WebNovelBench: Placing LLM Novelists on the Web Novel Distribution
Leon Lin, Jun Zheng, Haidong Wang
TL;DR
WebNovelBench presents a scalable benchmark for long-form Chinese web-novel generation by framing evaluation as a synopsis-to-story task and employing an automated LLM-as-Judge across eight narrative dimensions. The framework uses a 4,000+ web-novel corpus to build a distribution of human-like quality via PCA weighting and ECDF-based percentile ranking, enabling objective comparisons against 24 state-of-the-art LLMs. Experimental results show the benchmark can distinguish classics, popular web fiction, and model-generated narratives, while revealing strengths and weaknesses across models and highlighting the impact of automated, data-driven evaluation.

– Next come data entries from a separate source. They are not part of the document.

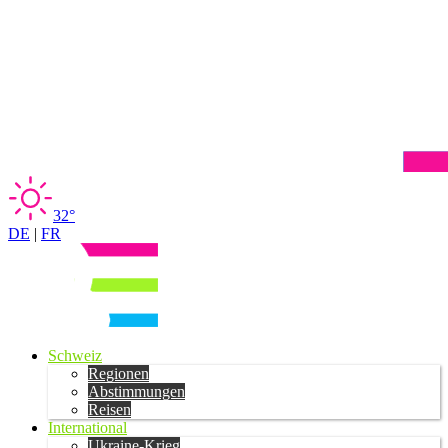
32°
DE
|
FR
Schweiz
Regionen
Abstimmungen
Reisen
International
Ukraine-Krieg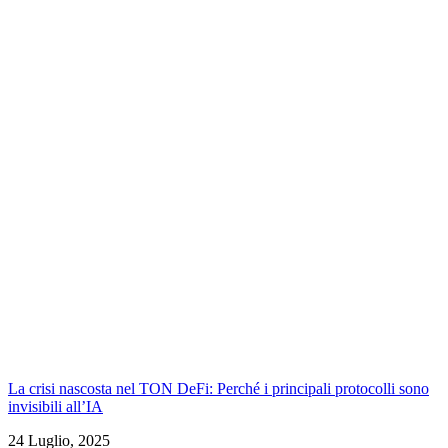
La crisi nascosta nel TON DeFi: Perché i principali protocolli sono
invisibili all’IA
24 Luglio, 2025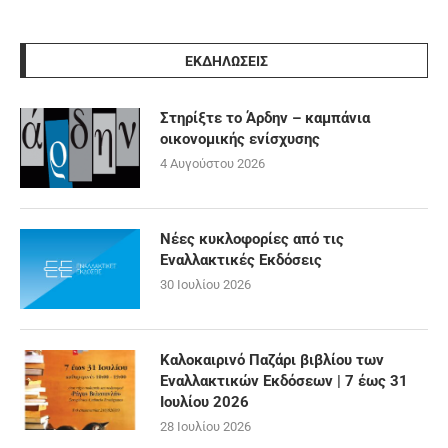
ΕΚΔΗΛΩΣΕΙΣ
Στηρίξτε το Άρδην – καμπάνια
οικονομικής ενίσχυσης
4 Αυγούστου 2026
Νέες κυκλοφορίες από τις
Εναλλακτικές Εκδόσεις
30 Ιουλίου 2026
Καλοκαιρινό Παζάρι βιβλίου των
Εναλλακτικών Εκδόσεων | 7 έως 31
Ιουλίου 2026
28 Ιουλίου 2026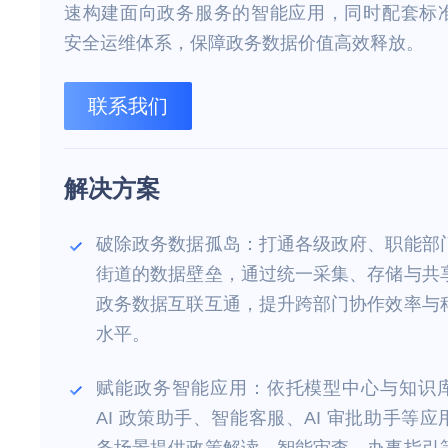
速构建面向政务服务的智能应用，同时配套标
安全运维体系，保障政务数据价值高效释放。
联系我们
解决方案
破除政务数据孤岛：打通各级政府、职能部
街道的数据壁垒，通过统一采集、存储与共
政务数据互联互通，提升跨部门协作效率与
水平。
赋能政务智能应用：依托模型中心与知识
AI 政策助手、智能客服、AI 审批助手等应
务场景提供政策解读、智能审查、办事指引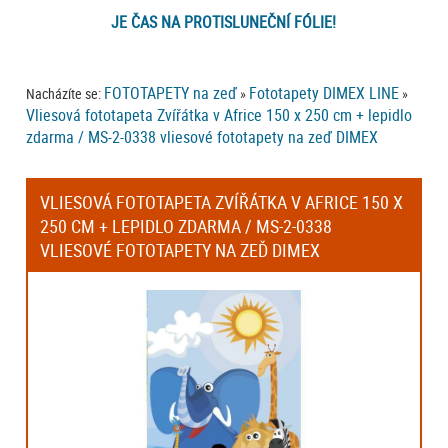
JE ČAS NA PROTISLUNEČNÍ FÓLIE!
FOTOTAPETY na zeď
Fototapety DIMEX LINE
Nacházíte se:
»
»
Vliesová fototapeta Zvířátka v Africe 150 x 250 cm + lepidlo
zdarma / MS-2-0338 vliesové fototapety na zeď DIMEX
VLIESOVÁ FOTOTAPETA ZVÍŘÁTKA V AFRICE 150 X
250 CM + LEPIDLO ZDARMA / MS-2-0338
VLIESOVÉ FOTOTAPETY NA ZEĎ DIMEX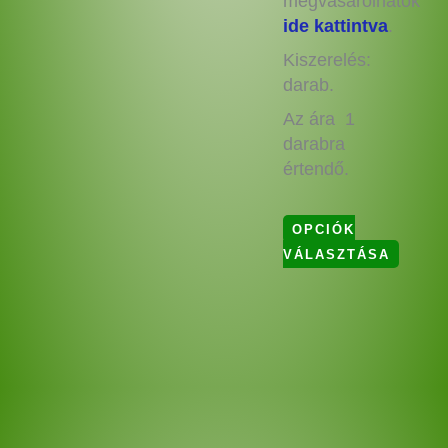
megvásárolhatók
ide kattintva
.
Kiszerelés:
darab.
Az ára 1
darabra
értendő.
OPCIÓK
VÁLASZTÁSA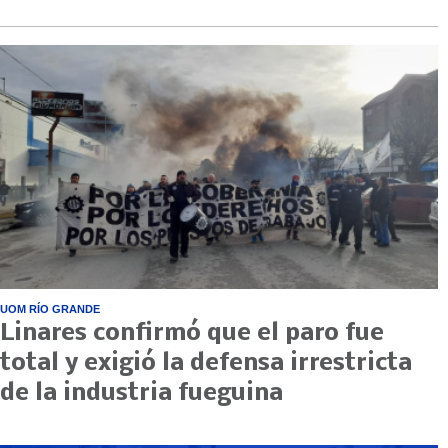
UOM RÍO GRANDE
Linares confirmó que el paro fue
total y exigió la defensa irrestricta
de la industria fueguina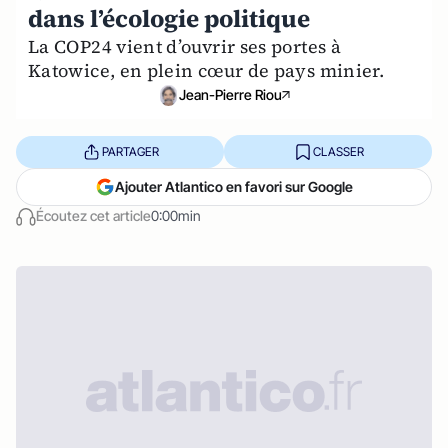
dans l’écologie politique
La COP24 vient d’ouvrir ses portes à
Katowice, en plein cœur de pays minier.
Jean-Pierre Riou
PARTAGER
CLASSER
Ajouter Atlantico en favori sur Google
Écoutez cet article
0:00min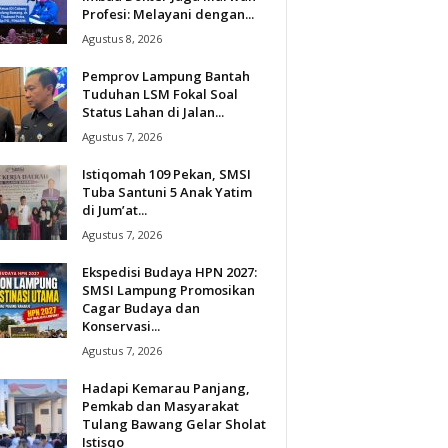
Profesi: Melayani dengan...
Agustus 8, 2026
Pemprov Lampung Bantah
Tuduhan LSM Fokal Soal
Status Lahan di Jalan...
Agustus 7, 2026
Istiqomah 109 Pekan, SMSI
Tuba Santuni 5 Anak Yatim
di Jum’at...
Agustus 7, 2026
Ekspedisi Budaya HPN 2027:
SMSI Lampung Promosikan
Cagar Budaya dan
Konservasi...
Agustus 7, 2026
Hadapi Kemarau Panjang,
Pemkab dan Masyarakat
Tulang Bawang Gelar Sholat
Istisqo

The work offers a practical, extensible methodology for advancing LLM-driven narrative generation and provides insights to guide future development in long-form storytelling systems.
Abstract
Robustly evaluating the long-form storytelling capabilities of Large Language Models (LLMs) remains a significant challenge, as existing benchmarks often lack the necessary scale, diversity, or objective measures. To address this, we introduce WebNovelBench, a novel benchmark specifically designed for evaluating long-form novel generation. WebNovelBench leverages a large-scale dataset of over 4,000 Chinese web novels, framing evaluation as a synopsis-to-story generation task. We propose a multi-faceted framework encompassing eight narrative quality dimensions, assessed automatically via an LLM-as-Judge approach. Scores are aggregated using Principal Component Analysis and mapped to a percentile rank against human-authored works. Our experiments demonstrate that WebNovelBench effectively differentiates between human-written masterpieces, popular web novels, and LLM-generated content. We provide a comprehensive analysis of 24 state-of-the-art LLMs, ranking their storytelling abilities and offering insights for future development. This benchmark provides a scalable, replicable, and data-driven methodology for assessing and advancing LLM-driven narrative generation.